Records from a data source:
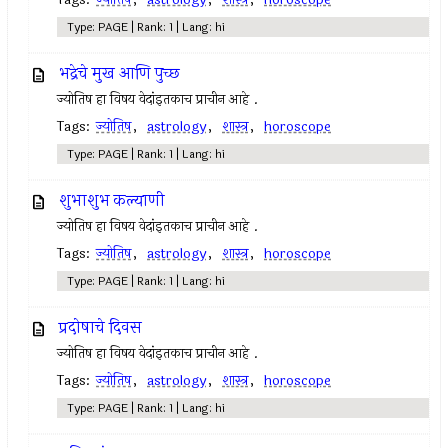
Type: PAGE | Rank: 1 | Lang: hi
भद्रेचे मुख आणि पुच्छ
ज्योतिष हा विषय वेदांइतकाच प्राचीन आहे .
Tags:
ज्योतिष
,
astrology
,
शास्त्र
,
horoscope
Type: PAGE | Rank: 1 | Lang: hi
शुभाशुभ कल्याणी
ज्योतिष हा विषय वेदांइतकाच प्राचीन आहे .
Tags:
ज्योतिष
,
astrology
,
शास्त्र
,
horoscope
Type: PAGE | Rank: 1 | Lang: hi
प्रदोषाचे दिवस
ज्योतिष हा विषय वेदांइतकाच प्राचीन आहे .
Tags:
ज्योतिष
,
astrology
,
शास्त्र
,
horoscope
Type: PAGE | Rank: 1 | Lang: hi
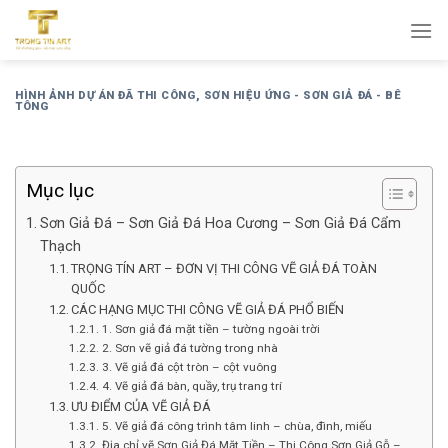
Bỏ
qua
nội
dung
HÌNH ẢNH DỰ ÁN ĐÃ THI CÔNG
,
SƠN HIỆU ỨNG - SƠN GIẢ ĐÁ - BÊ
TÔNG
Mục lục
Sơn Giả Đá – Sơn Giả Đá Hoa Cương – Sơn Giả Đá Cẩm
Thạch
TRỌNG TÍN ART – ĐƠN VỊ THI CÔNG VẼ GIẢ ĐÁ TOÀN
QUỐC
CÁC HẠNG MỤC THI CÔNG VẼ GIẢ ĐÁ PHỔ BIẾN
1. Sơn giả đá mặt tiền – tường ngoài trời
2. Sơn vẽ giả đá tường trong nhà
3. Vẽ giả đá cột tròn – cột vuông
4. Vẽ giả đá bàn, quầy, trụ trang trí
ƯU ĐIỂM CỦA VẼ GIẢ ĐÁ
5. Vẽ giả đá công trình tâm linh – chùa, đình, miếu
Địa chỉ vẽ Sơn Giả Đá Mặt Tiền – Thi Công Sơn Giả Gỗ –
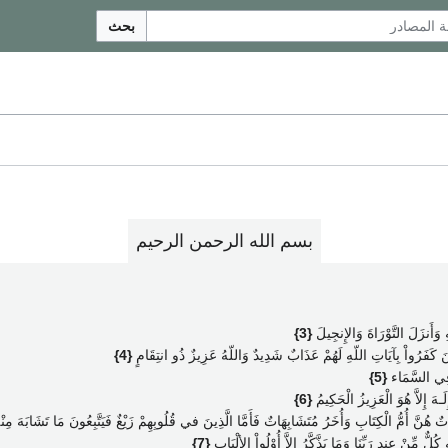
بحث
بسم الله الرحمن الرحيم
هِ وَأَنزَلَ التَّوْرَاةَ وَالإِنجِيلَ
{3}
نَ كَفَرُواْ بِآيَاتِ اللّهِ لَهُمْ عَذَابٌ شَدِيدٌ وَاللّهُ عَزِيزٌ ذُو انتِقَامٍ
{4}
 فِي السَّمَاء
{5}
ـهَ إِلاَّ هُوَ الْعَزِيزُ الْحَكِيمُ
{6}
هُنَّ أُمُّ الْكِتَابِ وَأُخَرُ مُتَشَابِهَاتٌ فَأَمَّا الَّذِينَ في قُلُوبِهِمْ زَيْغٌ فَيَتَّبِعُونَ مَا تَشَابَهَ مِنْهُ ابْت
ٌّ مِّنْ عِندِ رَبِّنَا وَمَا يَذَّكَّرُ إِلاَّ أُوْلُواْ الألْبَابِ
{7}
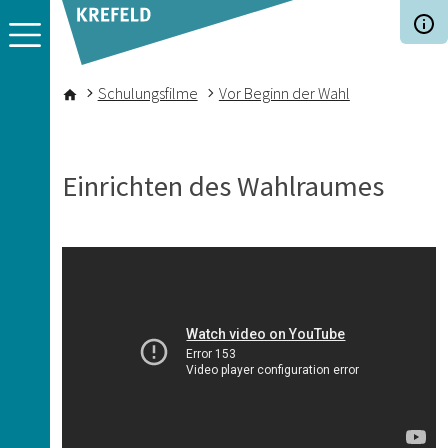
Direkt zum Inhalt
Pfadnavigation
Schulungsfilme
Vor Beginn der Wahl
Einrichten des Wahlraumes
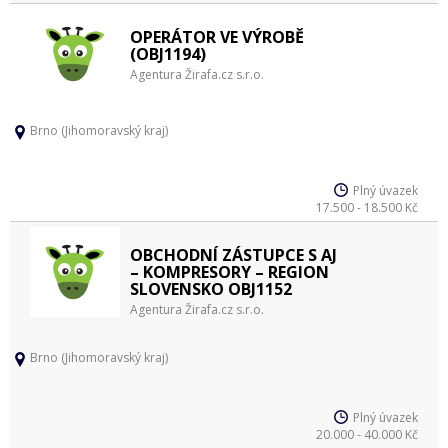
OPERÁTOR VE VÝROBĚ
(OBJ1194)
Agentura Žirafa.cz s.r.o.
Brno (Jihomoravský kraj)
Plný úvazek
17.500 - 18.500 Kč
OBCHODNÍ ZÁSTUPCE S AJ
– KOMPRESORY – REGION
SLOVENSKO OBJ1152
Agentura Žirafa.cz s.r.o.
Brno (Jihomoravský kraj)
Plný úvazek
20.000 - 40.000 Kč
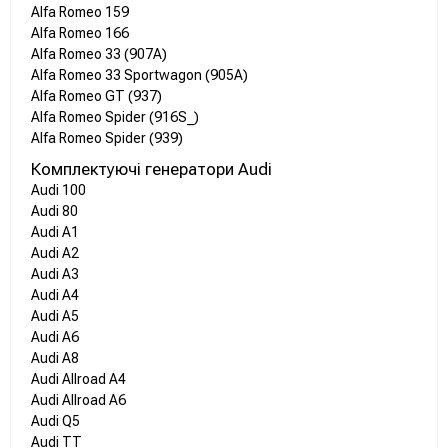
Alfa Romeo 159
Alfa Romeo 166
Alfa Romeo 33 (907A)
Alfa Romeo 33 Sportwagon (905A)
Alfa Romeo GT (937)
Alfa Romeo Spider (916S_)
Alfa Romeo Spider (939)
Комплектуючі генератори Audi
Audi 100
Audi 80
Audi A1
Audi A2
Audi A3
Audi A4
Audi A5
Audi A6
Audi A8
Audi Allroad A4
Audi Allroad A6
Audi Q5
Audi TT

* **WHAT YOU HAVE TO DO**: Before handing back the copy, remove the pictures; otherwise print the data exactly.

* **RESULT OF THE EXERCISE**:
Type: PAGE | Rank: 1 | Lang: hi
भद्रेचे मुख आणि पुच्छ
ज्योतिष हा विषय वेदांइतकाच प्राचीन आहे .
Tags:
ज्योतिष
,
astrology
,
शास्त्र
,
horoscope
Type: PAGE | Rank: 1 | Lang: hi
शुभाशुभ कल्याणी
ज्योतिष हा विषय वेदांइतकाच प्राचीन आहे .
Tags:
ज्योतिष
,
astrology
,
शास्त्र
,
horoscope
Type: PAGE | Rank: 1 | Lang: hi
प्रदोषाचे दिवस
ज्योतिष हा विषय वेदांइतकाच प्राचीन आहे .
Tags:
ज्योतिष
,
astrology
,
शास्त्र
,
horoscope
Type: PAGE | Rank: 1 | Lang: hi
Bỏ
qua
nội
dung
HÌNH ẢNH DỰ ÁN ĐÃ THI CÔNG
,
SƠN HIỆU ỨNG - SƠN GIẢ ĐÁ - BÊ
TÔNG
Mục lục
Sơn Giả Đá – Sơn Giả Đá Hoa Cương – Sơn Giả Đá Cẩm
Thạch
TRỌNG TÍN ART – ĐƠN VỊ THI CÔNG VẼ GIẢ ĐÁ TOÀN
QUỐC
CÁC HẠNG MỤC THI CÔNG VẼ GIẢ ĐÁ PHỔ BIẾN
1. Sơn giả đá mặt tiền – tường ngoài trời
2. Sơn vẽ giả đá tường trong nhà
3. Vẽ giả đá cột tròn – cột vuông
4. Vẽ giả đá bàn, quầy, trụ trang trí
ƯU ĐIỂM CỦA VẼ GIẢ ĐÁ
5. Vẽ giả đá công trình tâm linh – chùa, đình, miếu
Địa chỉ vẽ Sơn Giả Đá Mặt Tiền – Thi Công Sơn Giả Gỗ –
بحث
بسم الله الرحمن الرحيم
هِ وَأَنزَلَ التَّوْرَاةَ وَالإِنجِيلَ
{3}
نَ كَفَرُواْ بِآيَاتِ اللّهِ لَهُمْ عَذَابٌ شَدِيدٌ وَاللّهُ عَزِيزٌ ذُو انتِقَامٍ
{4}
 فِي السَّمَاء
{5}
ـهَ إِلاَّ هُوَ الْعَزِيزُ الْحَكِيمُ
{6}
هُنَّ أُمُّ الْكِتَابِ وَأُخَرُ مُتَشَابِهَاتٌ فَأَمَّا الَّذِينَ في قُلُوبِهِمْ زَيْغٌ فَيَتَّبِعُونَ مَا تَشَابَهَ مِنْهُ ابْت
ٌّ مِّنْ عِندِ رَبِّنَا وَمَا يَذَّكَّرُ إِلاَّ أُوْلُواْ الألْبَابِ
{7}
Direkt zum Inhalt
Pfadnavigation
Schulungsfilme
Vor Beginn der Wahl
Einrichten des Wahlraumes
OPERÁTOR VE VÝROBĚ
(OBJ1194)
Agentura Žirafa.cz s.r.o.
Brno (Jihomoravský kraj)
Plný úvazek
17.500 - 18.500 Kč
OBCHODNÍ ZÁSTUPCE S AJ
– KOMPRESORY – REGION
SLOVENSKO OBJ1152
Agentura Žirafa.cz s.r.o.
Brno (Jihomoravský kraj)
Plný úvazek
20.000 - 40.000 Kč
Alfa Romeo 159
Alfa Romeo 166
Alfa Romeo 33 (907A)
Alfa Romeo 33 Sportwagon (905A)
Alfa Romeo GT (937)
Alfa Romeo Spider (916S_)
Alfa Romeo Spider (939)
Комплектуючі генератори Audi
Audi 100
Audi 80
Audi A1
Audi A2
Audi A3
Audi A4
Audi A5
Audi A6
Audi A8
Audi Allroad A4
Audi Allroad A6
Audi Q5
Audi TT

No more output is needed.